There’s this weird thing about music appreciation, where, in our cultural reaction to emotional and subjective pieces of art, we sort music into lists. The 100 best guitar players of all time, best albums of 1975, top 5 track 1 side ones, greatest accordion album of the century, that sort of thing. Here’s an activity for you: think of a situation, any situation. Break-up, quitting your job, graduation, shopping, sports victory, whatever. Now type “best (situation x) songs” into Google and see what it spits out.
The best thing about these lists is that, by design, every single person who reads one will disagree with it. Obviously, individual writers have
stupid opinions unique perspectives, but more importantly, the list is inherently a critically vacuous tool that attempts to describe value not through actual merits but placement relative to other music.
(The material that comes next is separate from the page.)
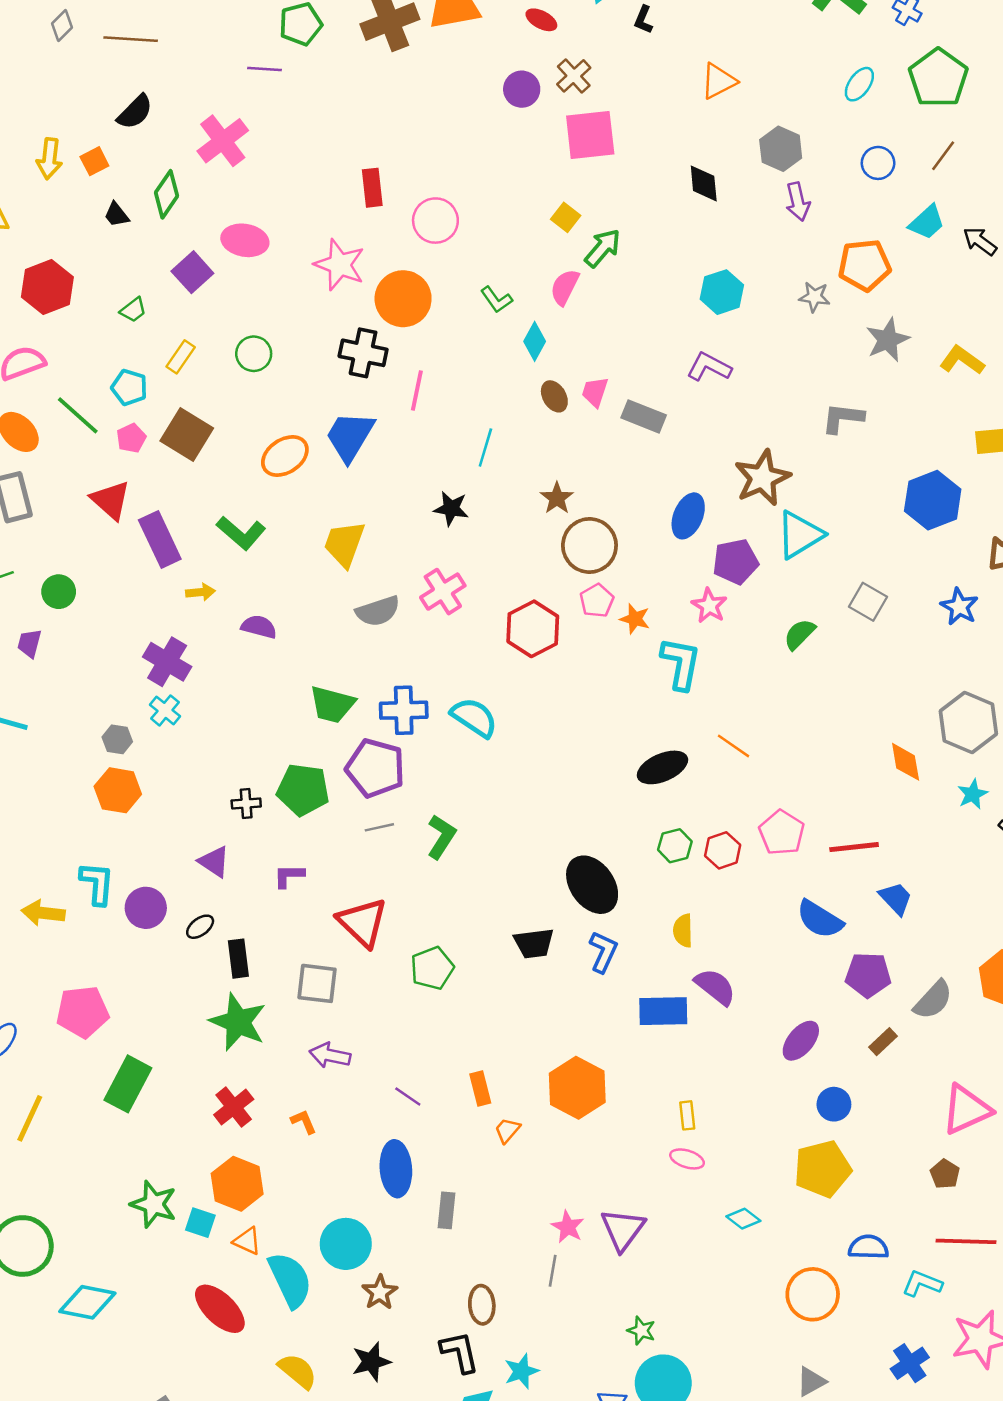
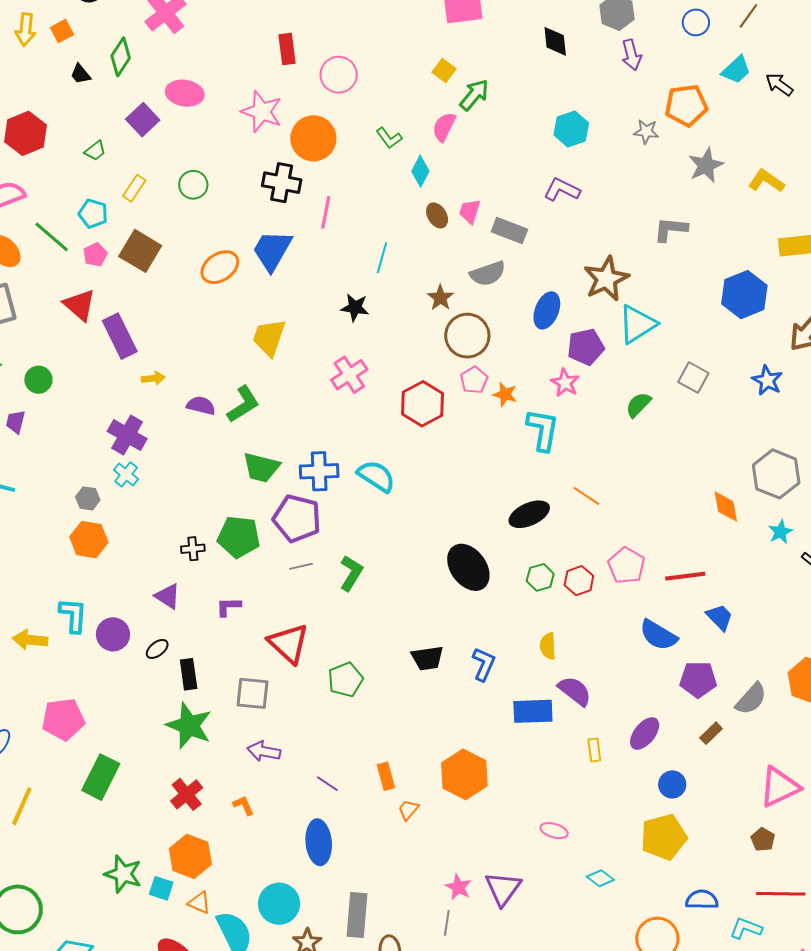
green L-shape: (241, 533) -> (243, 404), moved, turned -72
gray semicircle: (378, 611) -> (488, 274), moved
black ellipse: (592, 885) -> (468, 567), moved
yellow rectangle: (687, 1115) -> (594, 750), moved
gray rectangle: (447, 1210) -> (357, 915), moved, size x1.5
Year-end lists are probably my favourite in this regard. At every step, the list-maker undermines the very premise. The list claims to consider all the music released in a year, but is published in early December, so as to get more hits from Christmas shoppers. Oops, you’re a human experiencing time linearly, you’re not physically capable of listening to all the music produced in a year. Stick to major label releases and other albums that hit a moderate level of success, because a personal connection to music isn’t important unless other people share it. Under no circumstances should the list include an a bestselling album, though. Anyone who listens to more than a few albums will be comparing apples to steak anyway, so the numbering comes out arbitrary.